When Johnson visited Boswell in Edinburgh after the tour of the Hebrides ‘he had, from ten o’clock to one or two, a constant levee of various persons, of different characters and descriptions;’ so that poor Mrs. Boswell was obliged to ‘devote the greater part of the morning to the endless task of pouring out tea.’[172]

This custom, thus sanctioned by fashion and by literary authority, was adopted by all who pretended to wit. In 1760, Goldsmith sneers at the philosophical beau who ‘receives company in his study, in all the pensive formality of slippers, night-gown, and easy-chair.’[173] Flavia, in the same author’s Double Transformation, after marrying an Oxford Fellow, aspires to the reputation of a femme savante:

Proud to be seen she kept a bevy

Of powdered coxcombs at her levee.

By 1779 the function had become so popular that its name was frequently extended to any formal entertainment where conversation was the principal attraction, even when it was held in the evening.[174]

The levee merged easily into the formal breakfast. This function might occur at any hour from eight o’clock in the morning to three in the afternoon.[175] It was in 1750 that Madame du Bocage recorded her impressions of Mrs. Montagu’s breakfasts, generalizing upon the custom of the nation in these words:

In the morning breakfasts which enchant as much by the exquisite viands as by the richness of the plate in which they are served up, agreeably bring together both the people of the country and strangers [i.e., both natives and foreigners].[176]

The diaries and letters of Beattie, Mrs. Delany, Miss Burney, and Miss More are strewn with references to this fashionable meal. In the spring of 1774, Walpole professes himself frightened at the inundation of them coming on.[177] A favourite diversion at these matutinal parties, as at entertainments later in the day, was the declamation of Thomas Sheridan (who would repeat Gray’s Elegy, Dryden’s Ode, and ‘everything that everybody could say by heart’[178]), the French readings of Tessier, the tragic recitations of Tighe (who expected his auditors to swoon from emotion), and, occasionally, bits of recitation or acting by Garrick. Sheridan gave so many of these literary breakfasts that Mrs. Boscawen suspected that he received money for them.[179] At times such functions were more or less public, and were held in the Haymarket, at Vauxhall, or at Bath, in the Assembly Rooms.

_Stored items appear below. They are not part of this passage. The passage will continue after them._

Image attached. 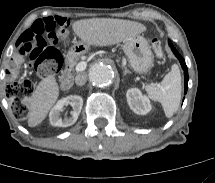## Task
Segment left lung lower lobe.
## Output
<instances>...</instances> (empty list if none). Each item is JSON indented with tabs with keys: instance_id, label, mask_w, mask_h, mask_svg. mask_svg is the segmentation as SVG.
<instances>
[{
	"instance_id": "obj_1",
	"label": "left lung lower lobe",
	"mask_w": 215,
	"mask_h": 183,
	"mask_svg": "<svg viewBox=\"0 0 215 183\" xmlns=\"http://www.w3.org/2000/svg\"><path fill=\"white\" fill-rule=\"evenodd\" d=\"M169 43V46L171 47L173 53L175 54V56L179 59L180 61V64L182 66V69L184 70V93L187 92V89H188V70H187V66H186V63L184 61V59L182 58V56L178 53V51L174 48V46L172 45V43L170 41H168Z\"/></svg>"
}]
</instances>
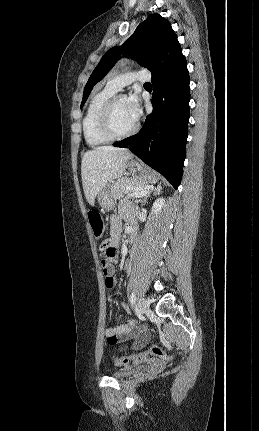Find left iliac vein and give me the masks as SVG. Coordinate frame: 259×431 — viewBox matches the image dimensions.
Wrapping results in <instances>:
<instances>
[{
    "mask_svg": "<svg viewBox=\"0 0 259 431\" xmlns=\"http://www.w3.org/2000/svg\"><path fill=\"white\" fill-rule=\"evenodd\" d=\"M149 308V302L144 297L138 300V310L141 314H144Z\"/></svg>",
    "mask_w": 259,
    "mask_h": 431,
    "instance_id": "4c4485c4",
    "label": "left iliac vein"
}]
</instances>
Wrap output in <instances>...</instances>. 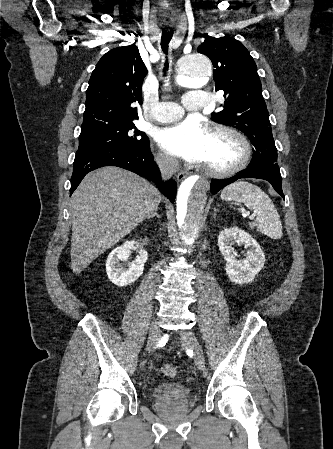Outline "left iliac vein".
I'll list each match as a JSON object with an SVG mask.
<instances>
[{"label": "left iliac vein", "mask_w": 333, "mask_h": 449, "mask_svg": "<svg viewBox=\"0 0 333 449\" xmlns=\"http://www.w3.org/2000/svg\"><path fill=\"white\" fill-rule=\"evenodd\" d=\"M181 338L182 341L192 349L197 368L199 370H203L204 368L203 350L195 334L191 331H185L182 333Z\"/></svg>", "instance_id": "1"}]
</instances>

The receptions of the later afternoon and evening are of a less definite character. Beattie describes a gathering at Mrs. Montagu’s as ‘an assembly or conversation or rout.’[180] The entertainment was of wide scope, as in Italian and French drawing-rooms, and might include dancing, card-playing, and literary readings, as well as conversation.[181] In this work we are concerned only with the literary aspect of these parties; the origin and the more serious results of the London salon are discussed elsewhere, so that the rest of this chapter may be devoted to a consideration of the means adopted for shining in conversation at these parties, and the attempt to connect such assemblies directly with the production of poetry.